By the time Hebrew began rolling off my tongue, I finally understood that there was no need to worry about being a Jew as I did then, in the Diaspora, in Florence. There is one place where my Jewish identity and culture are well-preserved, and even though the most active institution in our community is the nursing home, and even though my grandfather was a Holocaust survivor and it was always made clear to me that my fate was to continue the tradition, there's no need to worry too much, because Israel exists. There is a home for Jewish culture and for Jews themselves. It's something that's self-evident and not always appreciated by those born in it - an astonishing fact, and the most precious of all, for those who come from the outside.

After six years of discovery, self-formation and a lot of fun, I returned to Italy. I decided to go back and work in my family's publishing house, which brings out books on Jewish topics. I didn't want this enterprise, a wellspring of Jewish culture, to stop carrying out its important mission. I chose - and the decision was not easy - to be near the publishing and far from Israel. At least, I tell myself, we are also a Zionist enterprise. True, it's a small publishing house, but it will always be home to Jewish books. In order to retain a tighter connection with Israel and with Hebrew, I am editing a series of Israeli books and translating some of them.

Upon my return to Italy, I felt the need to put all the experiences I underwent in Israel into a book. Through writing, I wanted to organize everything within myself, and perhaps explain to others what the State of Israel is and its significance to the Jews. The book is called "Mentre la citta bruciava" ("While the City Burned"). That is a sentence from my grandfather, whom I never knew. But according to my father's stories, every night at dinner, my grandfather would say: "When I write my autobiography, I'll begin it like this: 'I was born on a train while the city burned.'" He never got the chance to write it.

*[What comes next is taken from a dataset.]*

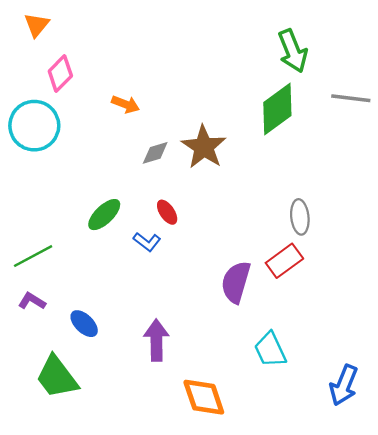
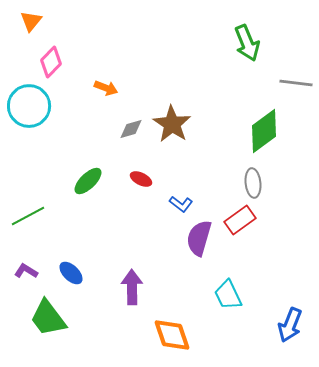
green diamond: (277, 109) -> (264, 131), moved
red ellipse: (167, 212) -> (141, 179), turned -30
blue L-shape: (147, 242) -> (181, 204), moved
purple L-shape: (32, 301) -> (26, 271), moved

Now I present the book at all kinds of events and in schools. Through my own personal experience, I try to transmit to young people my perspective on Israel's importance as a Jewish state, the only place in which the future of the Jews is assured.

Do they understand? Do they identify and immediately turn into supporters of Israel, despite all the defamation of the state that they have heard from all sides? I have my methods. Readers have asked me many times: Do you feel more Israeli or more Italian? I respond that that's not the right question. Just as man is one, so, too, his identity is one and cannot be divided into parts or weighed.

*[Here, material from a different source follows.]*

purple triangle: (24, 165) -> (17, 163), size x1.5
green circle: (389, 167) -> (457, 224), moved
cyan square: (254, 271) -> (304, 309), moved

Think of a blender that is always turning, grinding and whirling. That is what identity is like. It is made of many components that we throw into it day after day, and each of them contributes to the identity, enriches it and turns a person into who he is. In my case, I am an Italian, a Diaspora Jew, an Israeli and many other things. All these contribute to my identity, and I am a mixture; it's that simple.

Other times they ask me: Why did you return to Italy if you had it so good in Israel? And I respond that ideas are in the head, not on the ground. I tell them that now, now that Israel has freed me from the problematic nature of being a Jew and now that I have become convinced that there is no more need to worry about my survival as a Jew, now I feel like a citizen of the world, and only circumstances determine my location.

But inside, something is screeching and I hear a whisper: You little liar! If you didn't love your books so much, you would now be sitting in a garden beneath the Jerusalem sun.

What can you do? Life is luck and choice. Apparently, they won't let me light a torch on Independence Day. I come out of the shower, towel myself down and sing: "I want to go back to my best days..." - in Israel.

The author is a publisher from Florence.